1

Let's say we have a large company X which stores private user information. For example an e-mail provider, or social network provider. I mainly have GMail and Facebook in mind. So the company has thousands of employees. Let's further suppose that X uses Linux for all their machines (from my understanding this is indeed the case with Google and Facebook for their server machines).

Now, from my understanding, X would usually have some data-centers which contain many server machines, and the user data would be stored on those machines. Let's say we have some machine with user-data on it. It may be encrypted when stored, but it should be decryptable if it is going to be returned to the user at some point. So it would seem like a sysadmin with sufficient access rights could access that user-data.

Now, I understand that in such a company most employees would not have access rights to user information, and those who do would be subject to logging of their access to resources. However, wouldn't there always be at least one person/sysadmin who has superuser access to a given machine? and such a person could access user information and also have control of the logging functionality on that machine, so would be able to do that without traces?

Is my analysis correct? I am mostly wondering if such companies who store user data, would have such sysadmins who have superuser access to user-data and logging and so would be able to retrieve user data without leaving traces?

If this analysis is correct, who would usually have such permission? would it be just some low-ranking sysadmin? maybe only the Chief Information Security Officer?

If the analysis is incorrect, how do they set-up a situation where there is no single person/insider that is able to abuse user-data in the way I described? Some ideas I have for how this could perhaps be done: (1) require authentication from more than one person. (2) keep the user-data on one machine, with one sysadmin, and the decryption key on a separate machine which has another sysadmin (so again it would require a collusion of two insiders to abuse the data)

proggie165
  • 111
  • 2

3 Answers3

2

First off, most companies do not employ (or follow) all the necessary procedures for preventing users from accessing data that they shouldn't be able to access.
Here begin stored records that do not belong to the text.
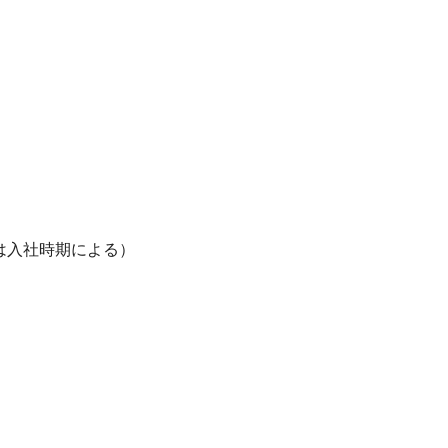
は入社時期による）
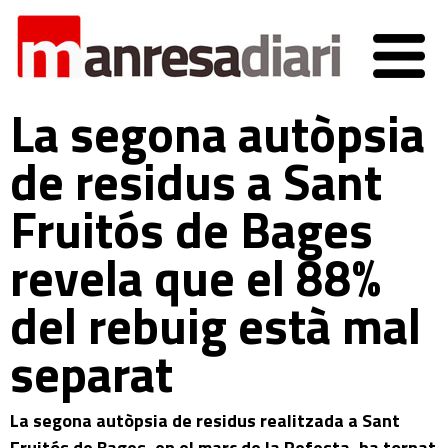
La segona autòpsia
de residus a Sant
Fruitós de Bages
revela que el 88%
del rebuig està mal
separat
La segona autòpsia de residus realitzada a Sant
Fruitós de Bages, en el marc de la Refesta, ha tornat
Assuming that company X does follow the necessary procedures, these procedures would be built around a few fundamental principles:

Need-to-know access
Every user has access to the information that is mandatory given their job duties. Given that this principle is followed properly, even sysadmins should not have access to user data beyond their job duties.

Separation of duties
Every user is assigned duties that are not overlapping so that conflicts of interest are avoided. For example a sysadmin that can alter user permissions can view log files but cannot delete log entries.

Four-eye principle or Two man rule
Critical procedures must be reviewed by two individuals before taking place. This ensures that a malicious insider will not act alone. For example, if a sysadmin wishes to alter user permissions, they would need authorisation from an additional sysadmin or user to do so.
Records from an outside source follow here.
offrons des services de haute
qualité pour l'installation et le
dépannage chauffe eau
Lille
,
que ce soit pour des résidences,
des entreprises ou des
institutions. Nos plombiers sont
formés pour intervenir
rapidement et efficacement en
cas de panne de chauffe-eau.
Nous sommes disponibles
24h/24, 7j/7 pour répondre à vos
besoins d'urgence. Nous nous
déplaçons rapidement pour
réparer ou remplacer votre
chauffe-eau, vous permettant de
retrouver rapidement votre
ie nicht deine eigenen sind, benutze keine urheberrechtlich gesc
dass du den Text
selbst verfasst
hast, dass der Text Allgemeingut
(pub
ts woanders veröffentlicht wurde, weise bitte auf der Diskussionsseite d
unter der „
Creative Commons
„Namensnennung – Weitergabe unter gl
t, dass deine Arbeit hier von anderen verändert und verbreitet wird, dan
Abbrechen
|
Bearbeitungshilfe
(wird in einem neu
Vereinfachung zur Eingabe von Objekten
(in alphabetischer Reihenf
Data pseudonymization or anonymization If for any reason, sensitive data are presented to a user (i.e. a spreadsheet that presents both sensitive and non-sensitive data), the data which is not relevant to your duties will be pseudonymized (i.e. replaced with pseudonyms) or anonymized (i.e. redacted or encrypted).

jonna_983
  • 84
  • 6
1

So basically you question is "What actions / policies can be enacted by a company to limit abuse and misuse of private (user) data?"

Well, there are in fact several industry standard approaches for this. I will list a few below with a short explanation to what they are after:

  • 4 eye's principle
  • Shamir's Secret Sharing algorithm.
  • multi-factor access control.
  • Smart card keys.
  • NDA's
  • Ethical rules.

    1. the 4 eye's principle (or two man rule) basically means that in order to do any action you need to have 2 people together to do said action (1 to perform and 1 to sanction).
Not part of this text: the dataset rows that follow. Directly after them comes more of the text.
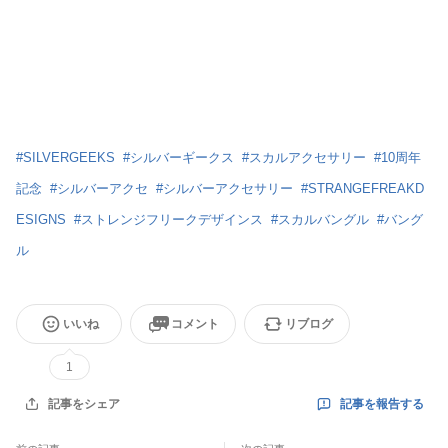
#
SILVERGEEKS
#
シルバーギークス
#
スカルアクセサリー
#
10周年
記念
#
シルバーアクセ
#
シルバーアクセサリー
#
STRANGEFREAKD
ESIGNS
#
ストレンジフリークデザインス
#
スカルバングル
#
バング
ル
いいね
コメント
リブログ
1
記事を報告する
記事をシェア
    2. Shamir's Secret Sharing is a way to split up a 'shared' secret so no 1 person has the full secret and n secret keepers need to work together to reconstruct the secret.

    3. multi-factor access controle simple means more than 1 factor to bas eauthentication and authorization on (2fa is commonly used, but more factors can be employed [something you have, something you know, something you are, someplace you are, some action you preform])

    4. Smart card keys or other secret storage devices can be used to limit leaking of the secret. Nitrokey and Yubico have several good products that can do that (as an example of 2).

    5. NDA's, more a legal limit than a technical limit can enforce people to not abuse the private data in any way except for what is specified as proper use.

    6. Ethical rules are present in some legal systems world wide that limit what you are allowed to do legally with someone else there data. while not as specific as they other reasons it can be just as strictly enforced by courts when its part of the legal system.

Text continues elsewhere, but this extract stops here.